Art Appraiser

Not every person employed in the arts world has to be an accomplished artist in the truest sense of the word as Robin Starr is proving. Starr isn’t a painter or a graphic designer, but that doesn’t mean she isn’t intimately involved in the art world. Starr is an art appraiser and holds a Master’s degree from the esteemed Williams College in art history. Instead of paintbrushes and design software, uses research, intimate art knowledge, and hard work to determine the condition of the works of art and what their value is. It may not sound as sexy as creating the work of art yourself, but Starr’s job is different every day and some incredible art still passes her desk every day, so she isn’t exactly complaining about her line of work.

Art appraisal and art appraisers are an oft-forgotten about part of the art world and that is why we felt it was so important to interview Starr, hear about her responsibilities and experiences as an art appraiser, and give interested readers and opportunity to learn about the less glamorous but just as important jobs in the art world. So read on to find out how Starr got her start, what she would do differently if she could go back in time, and what her typical day looks like. Also, don’t forget to enjoy the read as well.

How did you first become interested in becoming an art appraiser and auctioneer?

I fell into the job. I had just finished the Masters program in Art History at Williams College in Massachusetts and wanted to get some work experience before continuing on for my PhD. My plan was to work for a few years, earn a little money to pay off some student loans, then go back to school to study medieval architecture.

At what point did you first realize that you would make a career out of art appraising?

I fell in love with the job very quickly. My job is to look at art all day long. I am constantly meeting with clients, looking at images, and cataloging the objects that come into Skinner for auction. Most of the time I’m working with the actual works. I can pick them up, handle them, examine the backs. It sure beat looking at slides and pictures in books. And it changes constantly. One minute I’m looking at a Rembrandt etching; the next it’s a Motherwell lithograph; then it’s on to a Frieseke oil or a Thomas Hart Benton watercolor. I’ve been here since 1987, and I’m still seeing new things and learning virtually every day. That’s a good job.

What kind of education or training helped you get to where you are today?

Obviously having a broad knowledge of art history, but the clincher was having some knowledge of art conservation. At Williams College I interned at the lab associated with the Clark Art Institute, so when it came to assessing the condition issues of works of art and accounting for how any condition issues might affect value, it came very naturally.

Can you describe your first job as an art appraiser and auctioneer?

I started here at Skinner as a junior cataloger – researching and cataloging works of art for auction. I’ve been here ever since, and have slowly climbed the ladder. Now I’m the Director of American & European Works of Art.

You also do appraising and cataloging for Skinner? Can you tell us about your role in this part of your job?

Cataloging is how I used to spend most of my time. As I’ve moved up, my focus has shifted to appraising works and getting them into Skinner on consignment.

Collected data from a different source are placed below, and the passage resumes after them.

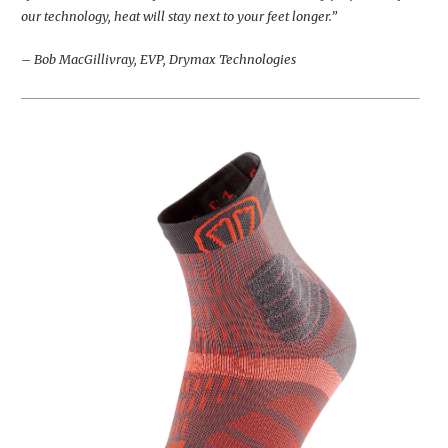
our technology, heat will stay next to your feet longer.”
– Bob MacGillivray, EVP, Drymax Technologies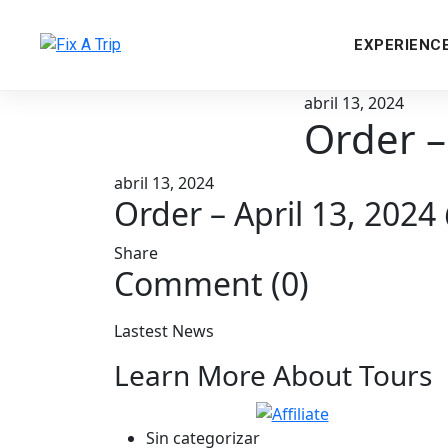
EXPERIENC
abril 13, 2024
Order –
abril 13, 2024
Order – April 13, 202
Share
Comment (0)
Lastest News
Learn More About Tours
Sin categorizar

What skills as an art appraiser and auctioneer do you think have really made you a success in the industry?

Seeing as a cataloger you are seeing hundreds of works of art every week and if you’re paying attention you are constantly building up a mental visual data base of all of those works. I’m also a geek, so I love research.

What are your favorite things about being an art director?

It’s still seeing the art. I enjoy going “on the hunt” to get great works consigned to our auctions; I like the huge variety of putting a successful auction together, but ultimately it comes down to the art.

Could you give us a 9-5 of your average work day?

Sadly it isn’t 9 to 5, but it is extremely varied. I spend much of my time working with clients and determining the values of their works of art for consignment. Sometimes I go on house call to private collectors, dealers, or collection institutions; sometimes I evaluate works from photographs or digital images; sometimes clients come to Skinner with their items. This is how most of my time is spent.

I also cataloged objects – primarily prints at this point, although I started with paintings. Some of cataloging is simply describing an object, but the rest is making certain its authentic (that’s the research part). As Director I’m also responsible for much of the marketing of the department including social media. I attend openings and shows. I also lecture and am an auctioneer for both Skinner auctions and various charity events. I have also appeared on the Antiques Roadshow.

If you could go back in time and give yourself advice starting out what would it be?

Get more experience (internships and work-studies) while you’re still in school. There are so many people with B.A.s in Art History, that without more on your resume, it’s tough to get into an auction house. If appraising is your goal, go to auctions and shops…look at the merchandise, and ask questions. Take an appraisal certificate or class.

Any final words of wisdom for aspiring art auctioneers and appraisers?

Travel and go to museums constantly – it can only enrich you.